During his primary, Donald Trump swore he could deport an estimated 11 million immigrants living in the country, illegally. In fact, with “really good management,” he vowed to get it done in two years. Then, he’d call on Mexico and get them to build a beautiful wall.
But now that Trump is the presumptive nominee, many Republicans in Congress are keeping their distance from what has become their nominee’s signature campaign issue and instead dismissed it as little more than stump speech bravado.
“Logistically that is an impossibility,” Rep. Renee Ellmers (R-NC), who has endorsed Trump and is facing a primary challenge from her right in June, told TPM. “It would cost the taxpayers of America. We would never get there… It would be an endless pursuit.”
Ellmers point was echoed by many experts and commentators when Trump first introduced his plan last summer. How would a Trump administration track down millions of people who were in the country illegally? Where would the estimated billions it would cost to deport them come from? And who would be tasked with carrying out such a massive deportation? Not to mention the moral and legal questions.
Ellmers said she believes Trump is just trying to send a broader message. He is telling Republican primary voters what they want to hear: it’s time to make a change in immigration policy.
A lot of Republicans on Capitol Hill in interviews Wednesday said that Trump’s plan is pretty far out there.

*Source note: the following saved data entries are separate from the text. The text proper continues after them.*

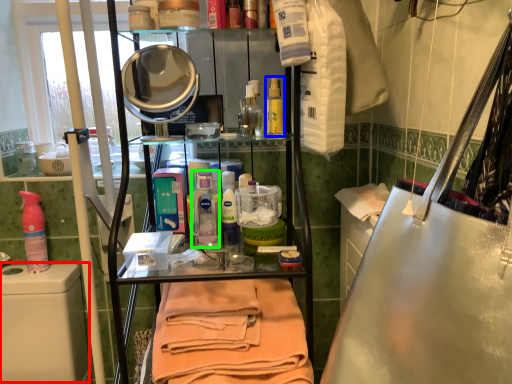 Question: Considering the real-world distances, which object is closest to washing (highlighted by a red box)? mouthwash (highlighted by a blue box) or cleaning product (highlighted by a green box).

Choices:
 (A) mouthwash
 (B) cleaning product

Answer: (B) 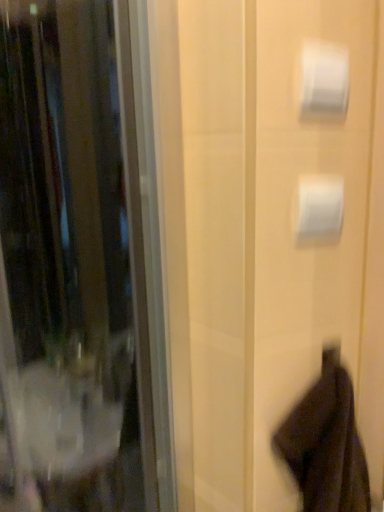 Image resolution: width=384 pixels, height=512 pixels. What do you see at coordinates (319, 207) in the screenshot?
I see `white matte toilet paper at upper right, marked as the 1th toilet paper in a bottom-to-top arrangement` at bounding box center [319, 207].

This screenshot has width=384, height=512. What are the coordinates of `dark brown fabric robe at lower right` in the screenshot? It's located at (326, 443).

Which object is closer to the camera, dark brown fabric robe at lower right or white matte toilet paper at upper right, marked as the 1th toilet paper in a bottom-to-top arrangement?

dark brown fabric robe at lower right is in front.

Is dark brown fabric robe at lower right not near white matte toilet paper at upper right, the second toilet paper viewed from the top?

dark brown fabric robe at lower right is near white matte toilet paper at upper right, the second toilet paper viewed from the top, not far away.

Is white matte toilet paper at upper right, marked as the 1th toilet paper in a bottom-to-top arrangement, at the back of dark brown fabric robe at lower right?

No, white matte toilet paper at upper right, marked as the 1th toilet paper in a bottom-to-top arrangement, is not at the back of dark brown fabric robe at lower right.

In the scene shown: Is white glossy toilet paper at upper right, the second toilet paper in the bottom-to-top sequence, far from white matte toilet paper at upper right, marked as the 1th toilet paper in a bottom-to-top arrangement?

No, white glossy toilet paper at upper right, the second toilet paper in the bottom-to-top sequence, is in close proximity to white matte toilet paper at upper right, marked as the 1th toilet paper in a bottom-to-top arrangement.

From the image's perspective, is white glossy toilet paper at upper right, which ranks as the 1th toilet paper in top-to-bottom order, under white matte toilet paper at upper right, marked as the 1th toilet paper in a bottom-to-top arrangement?

No.

Does point (300, 106) come behind point (325, 223)?

No, it is not.

Does white matte toilet paper at upper right, the second toilet paper viewed from the top, appear on the right side of dark brown fabric robe at lower right?

No, white matte toilet paper at upper right, the second toilet paper viewed from the top, is not to the right of dark brown fabric robe at lower right.

Considering the sizes of objects white matte toilet paper at upper right, the second toilet paper viewed from the top, and dark brown fabric robe at lower right in the image provided, who is thinner, white matte toilet paper at upper right, the second toilet paper viewed from the top, or dark brown fabric robe at lower right?

With smaller width is white matte toilet paper at upper right, the second toilet paper viewed from the top.

Between white matte toilet paper at upper right, marked as the 1th toilet paper in a bottom-to-top arrangement, and dark brown fabric robe at lower right, which one has less height?

white matte toilet paper at upper right, marked as the 1th toilet paper in a bottom-to-top arrangement, is shorter.

Does dark brown fabric robe at lower right appear on the left side of white glossy toilet paper at upper right, the second toilet paper in the bottom-to-top sequence?

In fact, dark brown fabric robe at lower right is to the right of white glossy toilet paper at upper right, the second toilet paper in the bottom-to-top sequence.

From a real-world perspective, which is physically above, dark brown fabric robe at lower right or white glossy toilet paper at upper right, the second toilet paper in the bottom-to-top sequence?

In real-world perspective, white glossy toilet paper at upper right, the second toilet paper in the bottom-to-top sequence, is above.

Is the surface of dark brown fabric robe at lower right in direct contact with white glossy toilet paper at upper right, which ranks as the 1th toilet paper in top-to-bottom order?

There is a gap between dark brown fabric robe at lower right and white glossy toilet paper at upper right, which ranks as the 1th toilet paper in top-to-bottom order.

Is dark brown fabric robe at lower right inside the boundaries of white glossy toilet paper at upper right, which ranks as the 1th toilet paper in top-to-bottom order, or outside?

dark brown fabric robe at lower right exists outside the volume of white glossy toilet paper at upper right, which ranks as the 1th toilet paper in top-to-bottom order.

Can you tell me how much white glossy toilet paper at upper right, which ranks as the 1th toilet paper in top-to-bottom order, and dark brown fabric robe at lower right differ in facing direction?

white glossy toilet paper at upper right, which ranks as the 1th toilet paper in top-to-bottom order, and dark brown fabric robe at lower right are facing 19 degrees away from each other.

Based on the photo, are white glossy toilet paper at upper right, the second toilet paper in the bottom-to-top sequence, and dark brown fabric robe at lower right located far from each other?

white glossy toilet paper at upper right, the second toilet paper in the bottom-to-top sequence, is actually quite close to dark brown fabric robe at lower right.

Relative to dark brown fabric robe at lower right, is white glossy toilet paper at upper right, which ranks as the 1th toilet paper in top-to-bottom order, in front or behind?

Visually, white glossy toilet paper at upper right, which ranks as the 1th toilet paper in top-to-bottom order, is located behind dark brown fabric robe at lower right.

Find the location of a particular element. This screenshot has height=512, width=384. robe that appears below the white glossy toilet paper at upper right, the second toilet paper in the bottom-to-top sequence (from a real-world perspective) is located at coordinates (326, 443).

Can you confirm if white matte toilet paper at upper right, the second toilet paper viewed from the top, is shorter than white glossy toilet paper at upper right, the second toilet paper in the bottom-to-top sequence?

Incorrect, the height of white matte toilet paper at upper right, the second toilet paper viewed from the top, does not fall short of that of white glossy toilet paper at upper right, the second toilet paper in the bottom-to-top sequence.

Can white glossy toilet paper at upper right, which ranks as the 1th toilet paper in top-to-bottom order, be found inside white matte toilet paper at upper right, marked as the 1th toilet paper in a bottom-to-top arrangement?

That's incorrect, white glossy toilet paper at upper right, which ranks as the 1th toilet paper in top-to-bottom order, is not inside white matte toilet paper at upper right, marked as the 1th toilet paper in a bottom-to-top arrangement.

How different are the orientations of white matte toilet paper at upper right, the second toilet paper viewed from the top, and white glossy toilet paper at upper right, the second toilet paper in the bottom-to-top sequence, in degrees?

0 degrees.

In the image, is white matte toilet paper at upper right, marked as the 1th toilet paper in a bottom-to-top arrangement, on the left side or the right side of white glossy toilet paper at upper right, which ranks as the 1th toilet paper in top-to-bottom order?

From the image, it's evident that white matte toilet paper at upper right, marked as the 1th toilet paper in a bottom-to-top arrangement, is to the right of white glossy toilet paper at upper right, which ranks as the 1th toilet paper in top-to-bottom order.

Where is `robe in front of the white matte toilet paper at upper right, marked as the 1th toilet paper in a bottom-to-top arrangement`? The image size is (384, 512). robe in front of the white matte toilet paper at upper right, marked as the 1th toilet paper in a bottom-to-top arrangement is located at coordinates (326, 443).

I want to click on toilet paper on the left side of white matte toilet paper at upper right, the second toilet paper viewed from the top, so click(x=323, y=80).

Estimate the real-world distances between objects in this image. Which object is closer to dark brown fabric robe at lower right, white matte toilet paper at upper right, marked as the 1th toilet paper in a bottom-to-top arrangement, or white glossy toilet paper at upper right, the second toilet paper in the bottom-to-top sequence?

white matte toilet paper at upper right, marked as the 1th toilet paper in a bottom-to-top arrangement, is closer to dark brown fabric robe at lower right.

Based on their spatial positions, is dark brown fabric robe at lower right or white glossy toilet paper at upper right, which ranks as the 1th toilet paper in top-to-bottom order, closer to white matte toilet paper at upper right, marked as the 1th toilet paper in a bottom-to-top arrangement?

white glossy toilet paper at upper right, which ranks as the 1th toilet paper in top-to-bottom order, is positioned closer to the anchor white matte toilet paper at upper right, marked as the 1th toilet paper in a bottom-to-top arrangement.

Based on their spatial positions, is white glossy toilet paper at upper right, which ranks as the 1th toilet paper in top-to-bottom order, or dark brown fabric robe at lower right further from white matte toilet paper at upper right, the second toilet paper viewed from the top?

dark brown fabric robe at lower right lies further to white matte toilet paper at upper right, the second toilet paper viewed from the top, than the other object.

Which object lies further to the anchor point white glossy toilet paper at upper right, which ranks as the 1th toilet paper in top-to-bottom order, dark brown fabric robe at lower right or white matte toilet paper at upper right, the second toilet paper viewed from the top?

dark brown fabric robe at lower right lies further to white glossy toilet paper at upper right, which ranks as the 1th toilet paper in top-to-bottom order, than the other object.

Estimate the real-world distances between objects in this image. Which object is further from dark brown fabric robe at lower right, white glossy toilet paper at upper right, the second toilet paper in the bottom-to-top sequence, or white matte toilet paper at upper right, the second toilet paper viewed from the top?

The object further to dark brown fabric robe at lower right is white glossy toilet paper at upper right, the second toilet paper in the bottom-to-top sequence.

Which object lies further to the anchor point white glossy toilet paper at upper right, the second toilet paper in the bottom-to-top sequence, white matte toilet paper at upper right, the second toilet paper viewed from the top, or dark brown fabric robe at lower right?

dark brown fabric robe at lower right is positioned further to the anchor white glossy toilet paper at upper right, the second toilet paper in the bottom-to-top sequence.

Locate an element on the screen. Image resolution: width=384 pixels, height=512 pixels. toilet paper between white glossy toilet paper at upper right, which ranks as the 1th toilet paper in top-to-bottom order, and dark brown fabric robe at lower right in the up-down direction is located at coordinates (319, 207). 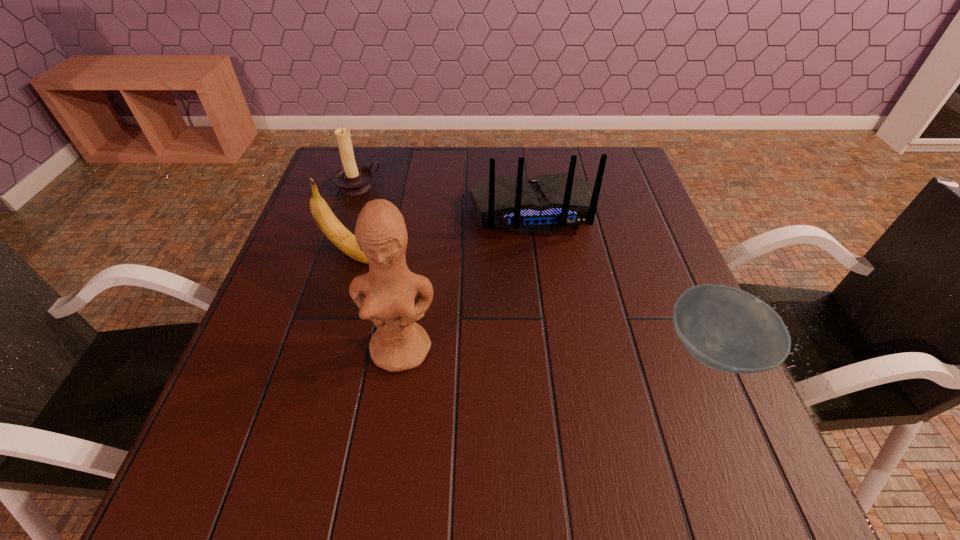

“That’s not realistic. I think that most people who look at that issue want a solution. They want tougher border enforcement, and they want to make sure that the people who are here illegally — particularly those who are committing crimes and have law enforcement issues — get sent back, but as we look at these issues, you have to consider what is actually doable,” said Sen. John Thune (R-SD)
Thune said that a lot of Republicans have raised the issue with Trump that deporting 11 million immigrants living in the shadows is probably out of the question. And many, including Senate Majority Whip John Cornyn (R-TX), have pointed out Trump could soften the tone he is sending to the Hispanic community.
Rep. Mick Mulvaney (R-S.C.), a member of the House Freedom Caucus, says he plans to bring it up with Trump when he sees him for a meeting in the upcoming weeks.
Mulvaney said he never “believed we were going to deport 11 million people.”
“Don’t know how you would even go about doing it,” Mulvaney said. “I look forward to having that debate with our presumptive nominee once he comes to meet with us.”
Trump’s policy is even more precarious for congressmen and senators facing re-elections in swing states and swing districts.
Rep. Carlos Curbelo (R-FL) says he won’t be supporting Trump at all in part because of his immigration policy.
“I called it a fraud from day one, from the day he announced it. It’s not a plan, alright, and it is unrealistic and it’s not a solution. It’s a good sound bite.”
Sens. Rob Portman (R-OH), Mark Kirk (R-IL), and Sen. John McCain (R-AZ) — all running for re-election — flatly said they didn’t support Trump’s deportation policy, although no one was anxious to spend time Wednesday talking about why.
When asked if he supported the plan, McCain–who has worked extensively on immigration reform on the Hill and supports a path to citizenship said– “of course not, but I’m in a Trump-free zone.”
Others teetering on the edge of re-election played coy. Sen. Pat Toomey (R-PA) paused for nearly 20 seconds before saying, “I have discussed my views on immigration pretty extensively and you can find that on my official website.”
Sen. Roy Blunt (R-MO) said he hadn’t seen Trump’s signature plan for deportation.
“I haven’t seen any plan to do that,” he said.
But one thing was clear, very few Republicans were ready to fully embrace their nominee’s plan to deport millions. (Rep. Mo Brooks (R-AL) was, but even he has not come out with a full endorsement for Trump.)
Most recognize that Trump could set the party back with the Latino community they have struggled to court. For more than a decade, Republicans have grappled with the policy and the politics of immigration, but most of the leaders working for reform imagined giving millions a path to citizenship, not deporting them.
In 2012, after Republican Mitt Romney won just 27 percent of the Latino vote, Republicans sought to find ways to do better with the Hispanic community.
Sen. Cory Gardner (R-CO) doesn’t support Trump’s plan. He said he’s confident that Trump’s idea is more talk than serious policy.
“He’s not gonna deport 11 million people,” Gardner said with a laugh.